V最協公式サイトでは、第二幕の本戦が2026年6月20日と21日に予定されている。今回の配信は、その直前に置かれたスクリム4日目だ。だから、本番の結果を先回りして語るより、ここでは本番前に何を持ち越したかを見るのがよい。ザンギ戦で前飛びを控えること、DJ戦で遠距離のリズムを見ること、近づかれた時に通常技で押し返すこと、分からない時は質問へ戻ること。これらは、勝敗とは別に本番を見るための手がかりになる。
最後に残るのは、練習回らしい切実さだった。笹木咲は、ラストスクリムとして入ったあとも、分からない相手を分からないままにしない。強い相手には素直に強いと言い、怖い場面では怖がりすぎていることを指摘され、終盤にはまだ追加で触ろうとする。きれいに仕上がった姿を見せる回というより、直前まで修正を続ける回だ。だからこそ、V最協本番を見る前に置いておくと、試合中の一手に少し意味が乗る。
終盤の「24時間対応します」というコーチ側の言葉も、軽い冗談に見えて、直前練習の雰囲気をよく表している。分からないことが出たらすぐ聞ける。まだ不安な相手がいれば、短い時間でも確認できる。大会前の数日は、長い練習枠だけでなく、こうした小さな質問の積み重ねも大事になる。配信で見えるのは一部だが、最後にその窓口が開いている感じが出たことで、チームとして詰めている最中だと伝わった。
甘いものを買ってからTwitchで追加練習するかもしれない、という締めも、人間味だけでなく記事の整理上意味がある。集中が切れかけたところで無理に続けるのではなく、一度配信を区切り、糖分を取り、付き合ってくれる相手がいれば続ける。長時間練習の最後は、精神論で押すより、体力と集中の管理が必要になる。そこまで含めて、この回は本番前の準備として見やすかった。
V-BUZZ視点で見る、スクリム4日目の置き場所
V-BUZZとしてこの回を見るなら、笹木咲のスクリム4日目は「ラストスクリムで完成したか」ではなく、「焦った時の選択肢をどれだけ増やしたか」で読むのが合っている。冒頭の目標、ザンギ対策の垂直とバックジャンプ、DJ戦の距離感、終盤の近距離での押し返しは、別々の話題に見えて、すべて冷静さの練習へ戻ってくる。

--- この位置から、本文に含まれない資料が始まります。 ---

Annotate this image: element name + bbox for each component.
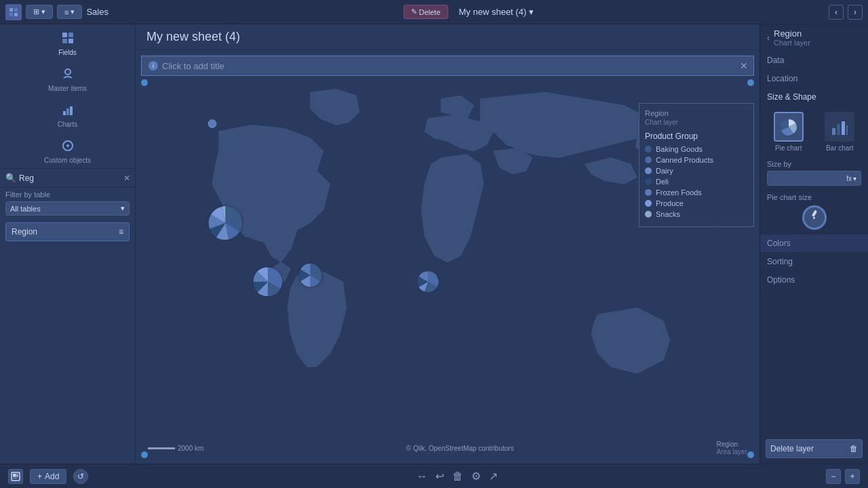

長いアーカイブなので、初めて見る場合は、冒頭1分台の位置づけ、40分台のザンギ対策、80分台から100分台のDJ戦準備、170分台以降の近づかれた時の助言を入口にすると流れがつかみやすい。勝った負けたを細かく追うより、助言を受けて次の試合で何を試すかを見ると、この回の意味が残りやすい。
確認元としては、公式YouTubeアーカイブ、概要欄、笹木咲の公式YouTubeチャンネルと公式X、にじさんじ公式プロフィール、VTuber最協決定戦公式サイト、『ストリートファイター6』公式サイトを参照した。アーカイブ内容は自動字幕を補助にしつつ、字幕の誤認がありそうな固有名詞や技名は断定しすぎないように扱っている。記事内の場面整理は、配信の流れと概要欄で確認できる範囲に限定した。
同じV最協第二幕のスト6配信を続けて読むなら、笹木咲の回は、チーム練習の中でも「本人が何を怖がり、何を増やしたか」に寄った記事として置ける。不破湊の入力矯正記事では、手元の安定と弾対策が前に出ていた。笹木咲の回では、相手ごとの怖さに対して、逃げる、見る、押し返す、追加で練習するという選択が前に出る。どちらも本番直前の練習だが、見えている課題の形が違う。そこを比べると、V最協の大会前配信が、単に全員で同じゲームを練習しているだけではなく、各視点で別々の宿題を持っていたことが分かる。
だから、この回は本番前の短い予習としても使いやすい。試合で笹木咲が距離を取り直したり、近距離で一度押し返したりした時、今回のスクリムで確認していた課題が少し思い出せる。結果だけでは見えにくい準備の線が、アーカイブの中に残っていた。